Here, the fictionally posited term seems to be the “in the head” of thought. And,
25. The human body is the best picture of the human soul.1
Is it therefore easiest for the soul to be posited as the fictional term, because we have an easy metaphorical image for it (the body), so that something like “text” (to continue our analogy) gets relegated to a surface (reality) term behind which we cannot imagine positing something analogous to a soul?
In this case, what would happen to the way we see writing or printed books? How would our ideas about the reproduction of writing via printing and distribution change if a soul was believed to be in them? Would we start writing only in the form of illuminated palimpsests, passed down over time and shared? What would be the social and economic run-on effects of such a belief? Or would writing become too sacer/profane to be regularly practiced at all?
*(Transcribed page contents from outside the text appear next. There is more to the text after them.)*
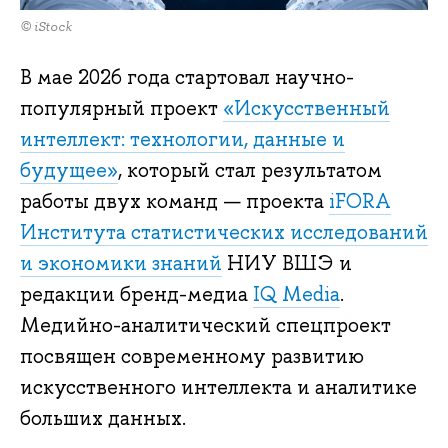
© iStock
В мае 2026 года стартовал научно-
популярный проект
«Искусственный
интеллект: технологии, данные и
будущее»
, который стал результатом
работы двух команд — проекта
iFORA
Института статистических исследований
и экономики знаний
НИУ ВШЭ и
редакции бренд-медиа
IQ Media
.
Медийно-аналитический спецпроект
посвящен современному развитию
искусственного интеллекта и аналитике
больших данных.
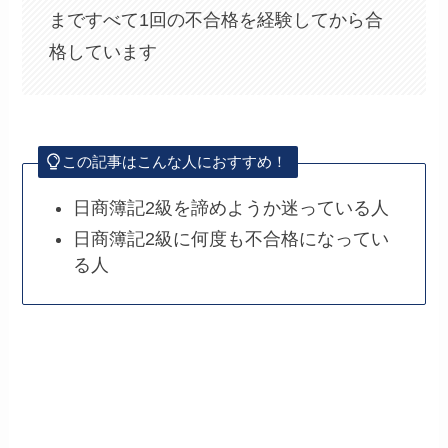
まですべて1回の不合格を経験してから合
格しています
この記事はこんな人におすすめ！
日商簿記2級を諦めようか迷っている人
日商簿記2級に何度も不合格になってい
る人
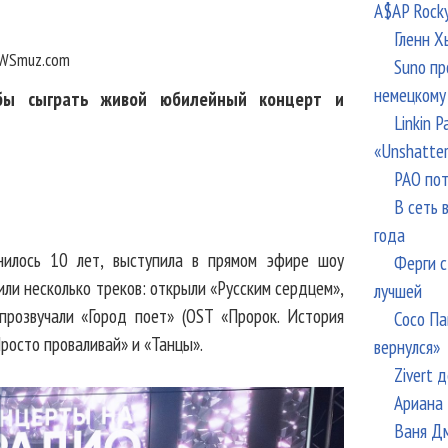
A$AP Rock
Гленн Х
WSmuz.com
Suno пр
немецкому
обы сыграть живой юбилейный концерт и
Linkin 
«Unshatte
РАО пот
В сеть 
года
лнилось 10 лет, выступила в прямом эфире шоу
Ферги с
или несколько треков: открыли «Русским сердцем»,
лучшей
розвучали «Город поет» (OST «Пророк. История
Сосо Па
«Просто проваливай» и «Танцы».
вернулся»
Zivert 
Ариана 
Ваня Дм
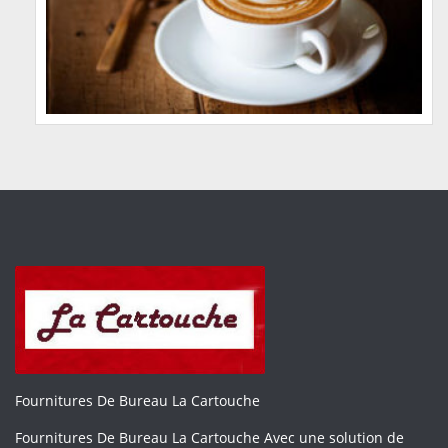
Fournitures De Bureau La Cartouche
Fournitures De Bureau La Cartouche Avec une solution de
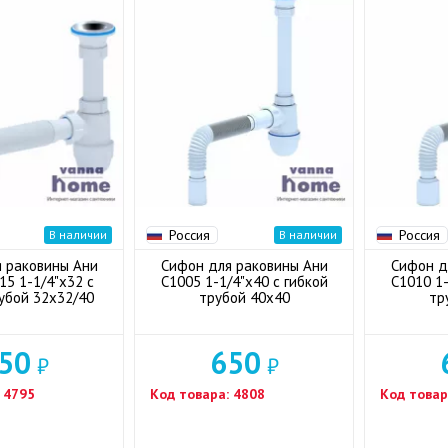
Россия
Россия
В наличии
В наличии
 раковины Ани
Сифон для раковины Ани
Сифон д
5 1-1/4"x32 с
С1005 1-1/4"x40 с гибкой
С1010 1-
убой 32x32/40
трубой 40x40
тр
50
650
₽
₽
4795
Код товара:
4808
Код товар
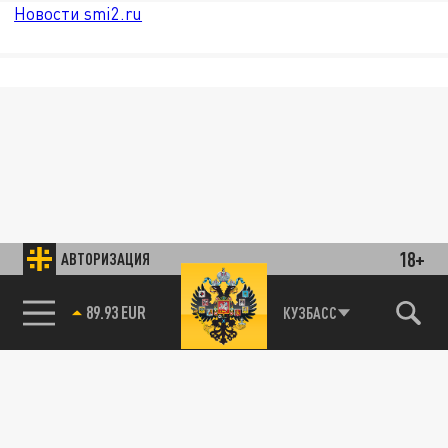
Новости smi2.ru
18+
АВТОРИЗАЦИЯ
89.93 EUR
КУЗБАСС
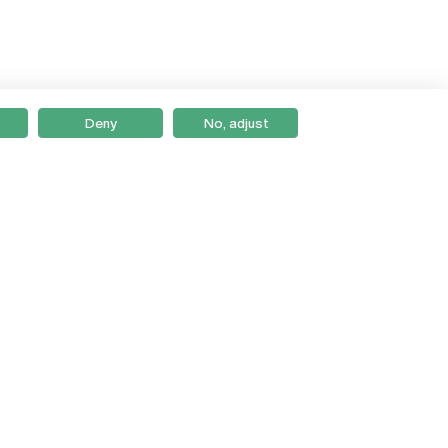
Deny
No, adjust
Braga
Lisboa
Porto
Viseu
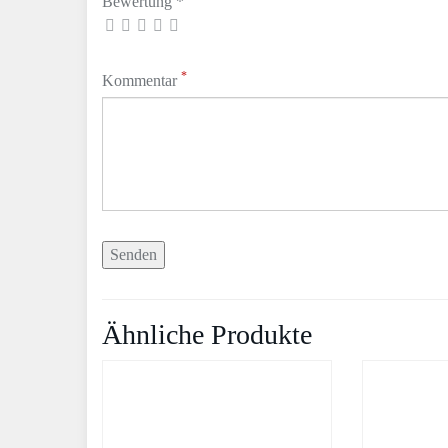
Bewertung *
*
Kommentar
Ähnliche Produkte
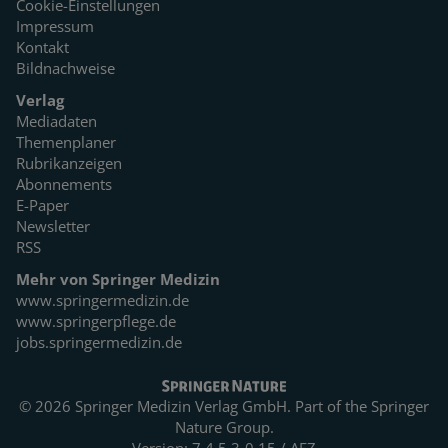
Cookie-Einstellungen
Impressum
Kontakt
Bildnachweise
Verlag
Mediadaten
Themenplaner
Rubrikanzeigen
Abonnements
E-Paper
Newsletter
RSS
Mehr von Springer Medizin
www.springermedizin.de
www.springerpflege.de
jobs.springermedizin.de
© 2026 Springer Medizin Verlag GmbH. Part of the
Springer
Nature Group.
Version: 7.4.5.3-0.15 / AEZ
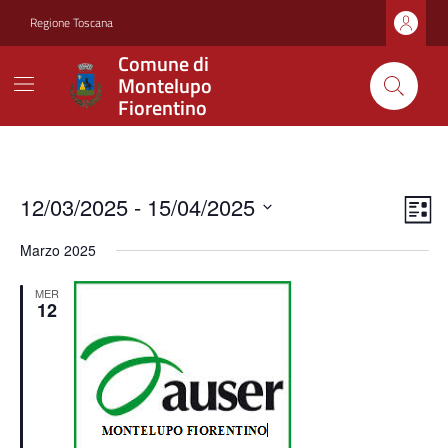
Vai ai contenuti
Vai al footer
Regione Toscana
Comune di
Montelupo
Fiorentino
Ev
Vis
12/03/2025
 - 
15/04/2025
Lista
Vis
Seleziona
Nav
Marzo 2025
la
Na
data.
MER
12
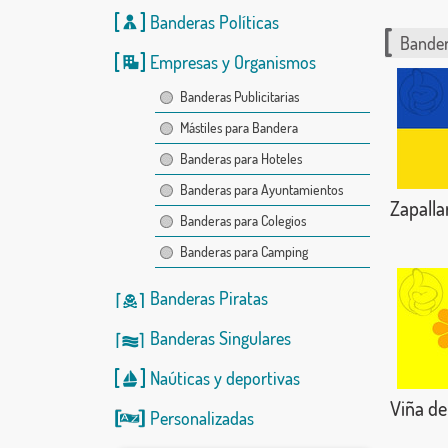
Banderas Políticas
Bander
Empresas y Organismos
Banderas Publicitarias
Mástiles para Bandera
Banderas para Hoteles
Banderas para Ayuntamientos
Zapalla
Banderas para Colegios
Banderas para Camping
Banderas Piratas
Banderas Singulares
Naúticas
y
deportivas
Viña de
Personalizadas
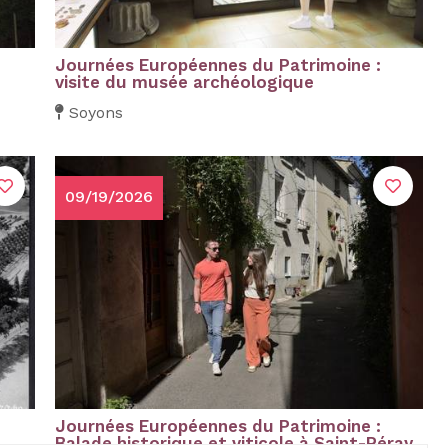
Journées Européennes du Patrimoine :
visite du musée archéologique
Soyons
09/19/2026
Journées Européennes du Patrimoine :
Balade historique et viticole à Saint-Péray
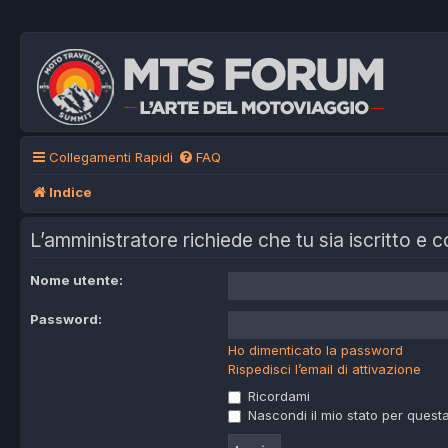
Collegamenti Rapidi
FAQ
Indice
L’amministratore richiede che tu sia iscritto e c
Nome utente:
Password:
Ho dimenticato la password
Rispedisci l’email di attivazione
Ricordami
Nascondi il mio stato per quest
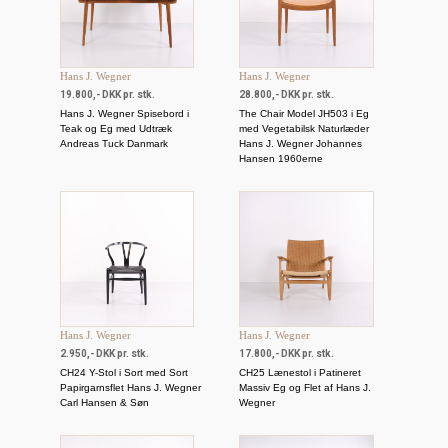
Hans J. Wegner
Hans J. Wegner
19.800,- DKK pr. stk.
28.800,- DKK pr. stk.
Hans J. Wegner Spisebord i
The Chair Model JH503 i Eg
Teak og Eg med Udtræk
med Vegetabilsk Naturlæder
Andreas Tuck Danmark
Hans J. Wegner Johannes
Hansen 1960erne
Hans J. Wegner
Hans J. Wegner
2.950,- DKK pr. stk.
17.800,- DKK pr. stk.
CH24 Y-Stol i Sort med Sort
CH25 Lænestol i Patineret
Papirgarnsflet Hans J. Wegner
Massiv Eg og Flet af Hans J.
Carl Hansen & Søn
Wegner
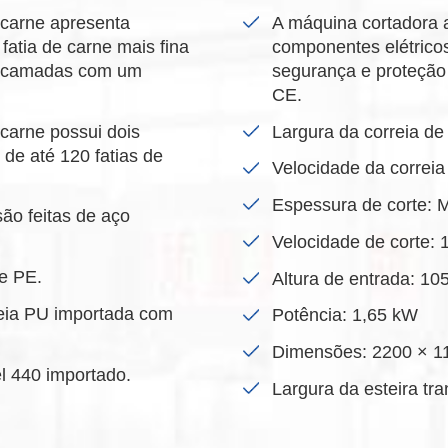
 carne apresenta
A máquina cortadora a
 fatia de carne mais fina
componentes elétrico
lticamadas com um
segurança e proteçã
CE.
carne possui dois
Largura da correia d
de até 120 fatias de
Velocidade da correi
Espessura de corte:
ão feitas de aço
Velocidade de corte: 
de PE.
Altura de entrada: 1
reia PU importada com
Potência: 1,65 kW
Dimensões: 2200 × 1
el 440 importado.
Largura da esteira tr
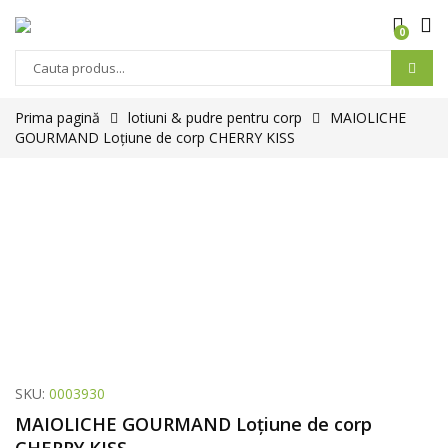
0
Prima pagină
lotiuni & pudre pentru corp
MAIOLICHE
GOURMAND Loțiune de corp CHERRY KISS
SKU:
0003930
MAIOLICHE GOURMAND Loțiune de corp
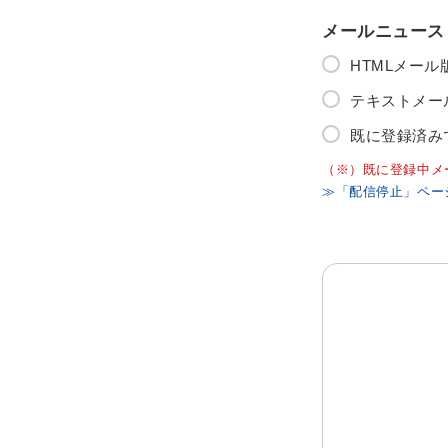
メールニュース
HTMLメー
テキストメー
既に登録済み
（※）既に登録中メ
≫「配信停止」ペー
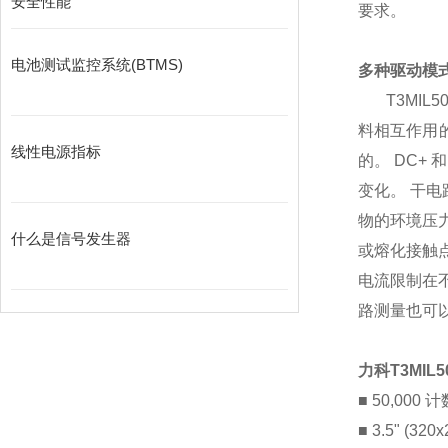
安全性能
要求
。
电池测试监控系统(BTMS)
多种驱动模
T3MIL5
料相互作用
线性电源指标
的。
DC+
和
变化。
干电
物的环境压
什么是信号发生器
或熔化接触
电流限制在
路测量也可
力科
T3MIL5
■ 50,000
计
■ 3.5
"
(320x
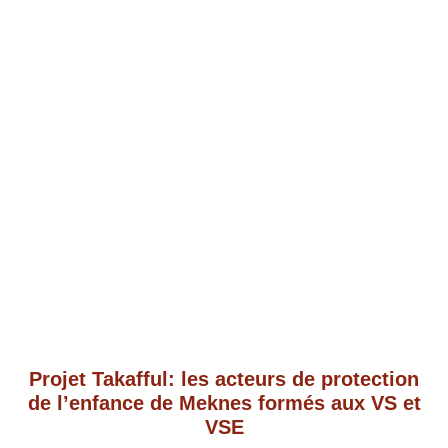
Projet Takafful: les acteurs de protection
de l’enfance de Meknes formés aux VS et
VSE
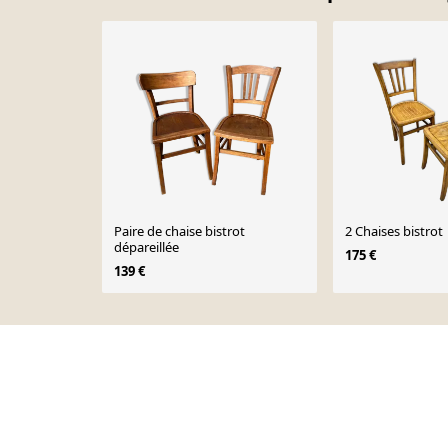
Paire de chaise bistrot
2 Chaises bistrot
dépareillée
175 €
139 €
Page 1 of 10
422. What do I believe in when I believe that man has a soul? What do I believe in when I believe that this substance contains two carbon rings? In both cases, there is a picture in the foreground, but the sense lies far in the background; that is, the application of the picture is not easy to survey.2
EXTRACT
In We, by Yevgeny Zamyatin, the narrator finds himself in a catastrophic predicament. He has contracted an incurable sickness: he has developed a soul. The scissor-lipped doctor explains the malady to him:
Alright. So you have a plane, a surface—this mirror, for instance. You and I appear on the surface—right here—squinting our eyes from the sun, and notice: the blue spark flashing in that tube and now, the shadow of a passing aero. These things are just on the surface, just momentarily. Now imagine: some kind of heat has softened this impermeable surface, and nothing simply glides over it anymore—everything permeates, penetrating into that mirror world, which we peered into as curious children. Believe me, children are not as dumb as you think. The surface has been transformed into a volume, a body, a world, and all of his is inside the mirror—inside you—the sun, and the spark from the aero propeller, your trembling lips, and somebody else’s. You see: the cold mirror reflects, casting everything out, while this one soaks everything in, absorbing all traces forever. What had once been a barely noticeable wrinkle on somebody’s face is now inside you for the rest of your life. You heard a drop fall in silence—and now you can still hear it . . .3
Is this how it is? I think it is rather that the world is the heated mirror and that our subjectivity is the light that heats it. The drop that falls in silence is us. The subject drips with its warm light onto the mirror of the world.
Both of the above lines from “Philosophy of Psychology — a Fragment (previously known as ‘Part II’),” Ludwig Wittgenstein, Philosophical Investigations. Blackwell. 2009.
Ibid. 134e.
Yevgeny Zamyatin, We. 1920. HarperCollins. 104-105.